Background:
Few data suggest that the use of sodium-glucose cotransporter’s type 2
inhibitors (SGLT2is) might be associated with hypercalcemia.
Objective:
To review investigations of calcium status in subjects using SGLT2is.
Methods:
Pubmed search until November 10, 2022. Search terms included SGLT2is, calcium,
hypercalcemia, adverse effects. Pertinent case reports, clinical trials,
reviews and meta-analyses were included.
Results:
Seven case reports described hypercalcemia (serum calcium 10.6-17.4 mg/dl)

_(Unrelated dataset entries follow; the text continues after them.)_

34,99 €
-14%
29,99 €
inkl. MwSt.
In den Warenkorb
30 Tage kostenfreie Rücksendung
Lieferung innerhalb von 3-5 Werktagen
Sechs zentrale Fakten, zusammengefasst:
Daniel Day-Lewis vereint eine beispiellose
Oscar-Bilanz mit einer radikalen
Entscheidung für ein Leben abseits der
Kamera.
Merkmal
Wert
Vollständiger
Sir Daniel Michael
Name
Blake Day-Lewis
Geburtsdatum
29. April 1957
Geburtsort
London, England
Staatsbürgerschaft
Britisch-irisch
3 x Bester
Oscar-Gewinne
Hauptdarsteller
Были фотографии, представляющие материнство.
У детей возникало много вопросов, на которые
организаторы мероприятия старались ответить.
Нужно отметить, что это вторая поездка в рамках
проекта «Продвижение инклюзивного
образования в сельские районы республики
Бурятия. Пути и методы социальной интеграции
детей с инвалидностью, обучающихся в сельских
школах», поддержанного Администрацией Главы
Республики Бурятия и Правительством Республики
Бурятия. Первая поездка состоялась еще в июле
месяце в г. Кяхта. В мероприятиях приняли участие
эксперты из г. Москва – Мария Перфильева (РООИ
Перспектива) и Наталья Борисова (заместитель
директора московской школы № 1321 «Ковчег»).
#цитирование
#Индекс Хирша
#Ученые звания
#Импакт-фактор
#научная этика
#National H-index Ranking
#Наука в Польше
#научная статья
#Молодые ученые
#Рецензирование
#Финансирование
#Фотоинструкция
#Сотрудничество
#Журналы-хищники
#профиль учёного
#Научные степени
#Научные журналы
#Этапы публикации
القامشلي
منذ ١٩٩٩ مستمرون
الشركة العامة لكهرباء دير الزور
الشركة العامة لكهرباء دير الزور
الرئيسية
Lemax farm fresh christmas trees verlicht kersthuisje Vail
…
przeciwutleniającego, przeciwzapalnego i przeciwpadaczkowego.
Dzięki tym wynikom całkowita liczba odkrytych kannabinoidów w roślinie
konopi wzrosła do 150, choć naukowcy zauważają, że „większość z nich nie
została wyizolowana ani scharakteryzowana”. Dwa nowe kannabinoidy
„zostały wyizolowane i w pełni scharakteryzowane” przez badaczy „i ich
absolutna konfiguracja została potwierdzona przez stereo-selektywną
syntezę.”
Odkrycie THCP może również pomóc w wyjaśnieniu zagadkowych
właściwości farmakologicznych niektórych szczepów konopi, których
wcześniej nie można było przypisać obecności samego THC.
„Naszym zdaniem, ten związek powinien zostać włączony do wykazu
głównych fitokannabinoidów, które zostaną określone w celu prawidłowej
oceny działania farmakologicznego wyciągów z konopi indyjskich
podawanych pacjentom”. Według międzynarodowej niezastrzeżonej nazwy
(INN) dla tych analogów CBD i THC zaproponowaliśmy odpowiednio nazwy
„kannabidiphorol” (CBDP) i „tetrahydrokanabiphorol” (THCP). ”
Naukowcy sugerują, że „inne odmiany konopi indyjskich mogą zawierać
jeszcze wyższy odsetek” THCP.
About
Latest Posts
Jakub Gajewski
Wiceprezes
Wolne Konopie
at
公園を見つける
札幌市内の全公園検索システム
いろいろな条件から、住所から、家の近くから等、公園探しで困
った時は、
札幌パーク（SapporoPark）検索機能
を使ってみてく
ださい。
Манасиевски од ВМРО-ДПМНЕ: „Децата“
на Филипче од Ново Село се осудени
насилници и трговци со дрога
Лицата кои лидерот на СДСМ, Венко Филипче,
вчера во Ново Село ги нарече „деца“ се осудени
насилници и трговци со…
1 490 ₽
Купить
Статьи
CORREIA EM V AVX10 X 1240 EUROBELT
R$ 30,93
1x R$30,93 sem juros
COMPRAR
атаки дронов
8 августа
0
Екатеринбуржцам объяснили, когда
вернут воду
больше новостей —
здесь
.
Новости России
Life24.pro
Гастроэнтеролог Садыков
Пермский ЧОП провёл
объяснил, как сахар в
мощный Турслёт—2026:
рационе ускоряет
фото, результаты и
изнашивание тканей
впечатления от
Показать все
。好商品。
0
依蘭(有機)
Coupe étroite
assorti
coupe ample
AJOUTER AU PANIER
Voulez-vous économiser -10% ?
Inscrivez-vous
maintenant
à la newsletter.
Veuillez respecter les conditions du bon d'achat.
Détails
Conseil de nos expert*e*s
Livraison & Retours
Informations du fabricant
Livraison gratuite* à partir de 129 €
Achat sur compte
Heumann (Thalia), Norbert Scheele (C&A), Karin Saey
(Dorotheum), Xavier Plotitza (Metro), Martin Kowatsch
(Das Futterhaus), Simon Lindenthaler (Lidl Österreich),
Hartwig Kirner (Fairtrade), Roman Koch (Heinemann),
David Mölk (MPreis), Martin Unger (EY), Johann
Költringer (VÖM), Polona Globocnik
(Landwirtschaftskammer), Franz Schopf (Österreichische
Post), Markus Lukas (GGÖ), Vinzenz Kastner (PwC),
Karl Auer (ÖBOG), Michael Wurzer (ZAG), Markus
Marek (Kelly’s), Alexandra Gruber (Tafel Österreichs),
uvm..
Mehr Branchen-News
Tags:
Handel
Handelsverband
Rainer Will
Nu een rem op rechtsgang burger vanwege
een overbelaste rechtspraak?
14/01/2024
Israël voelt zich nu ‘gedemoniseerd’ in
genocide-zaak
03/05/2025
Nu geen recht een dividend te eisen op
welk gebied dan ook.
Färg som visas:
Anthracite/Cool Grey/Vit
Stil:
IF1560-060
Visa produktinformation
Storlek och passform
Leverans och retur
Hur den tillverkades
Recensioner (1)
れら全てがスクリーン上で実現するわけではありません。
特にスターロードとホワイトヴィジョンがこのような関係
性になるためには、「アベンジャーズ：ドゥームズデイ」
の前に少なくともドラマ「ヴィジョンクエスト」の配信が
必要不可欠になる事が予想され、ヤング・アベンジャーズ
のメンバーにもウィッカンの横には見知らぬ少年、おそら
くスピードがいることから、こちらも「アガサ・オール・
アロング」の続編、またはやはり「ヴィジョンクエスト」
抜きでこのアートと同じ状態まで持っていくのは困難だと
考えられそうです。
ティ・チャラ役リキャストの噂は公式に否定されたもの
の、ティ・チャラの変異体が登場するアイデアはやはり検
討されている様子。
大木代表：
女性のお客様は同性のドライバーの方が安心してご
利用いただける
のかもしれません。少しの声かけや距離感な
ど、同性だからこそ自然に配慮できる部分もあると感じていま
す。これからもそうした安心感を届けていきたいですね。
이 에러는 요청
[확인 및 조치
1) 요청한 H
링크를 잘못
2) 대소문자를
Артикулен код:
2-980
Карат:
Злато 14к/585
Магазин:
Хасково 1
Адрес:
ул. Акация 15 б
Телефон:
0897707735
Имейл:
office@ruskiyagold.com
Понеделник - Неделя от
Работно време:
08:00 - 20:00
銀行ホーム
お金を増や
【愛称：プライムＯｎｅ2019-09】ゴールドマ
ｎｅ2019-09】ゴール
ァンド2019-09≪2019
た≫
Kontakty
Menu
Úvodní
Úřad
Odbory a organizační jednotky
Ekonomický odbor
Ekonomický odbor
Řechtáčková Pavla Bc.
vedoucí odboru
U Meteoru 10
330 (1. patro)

among patients using 3 SGLT2is (canagliflozin n=3), dapagliflozin (n=2), and
empagliflozin (n=2). The highest calcium level recorded of 17.4 mg/dl was
likely due to calcium toxicity in a man who was taking 1600-4000 mg of calcium
carbonate daily. In 5 of the 6 remaining cases, there were other factors
causing hypercalcemia, namely intake of hydrochlorothiazide (2 patients),
undiagnosed primary hyperparathyroidism (2 patients) and possible familial
hypocalciuric hypercalcemia (1 patient). Four investigations designed to
examine electrolyte abnormalities in patients using SGLT2is did not found any
significant changes in serum calcium levels after 5 days to 3 months of
follow-up. Large clinical trials of
SGLT2is including thousands of patients with different pathologies did not
report hypercalcemia as adverse effect of SGLT2is. One meta-analysis showed
that SGLT2is might be associated with minimal increase in mean serum calcium
levels of 0.04 mg/dl.
Conclusions:
The balance of evidence suggests that use of SGLT2is does not cause clinically
meaningful hypercalcemia. Therefore, for users of SGLT2is, monitoring of serum
calcium values more frequently than in standard care is not indicated. Yet,
close follow-up of circulating calcium levels may be required among SGLT2is
users having other risk factors for hypercalcemia such as thiazide use or
untreated primary hyperparathyroidism.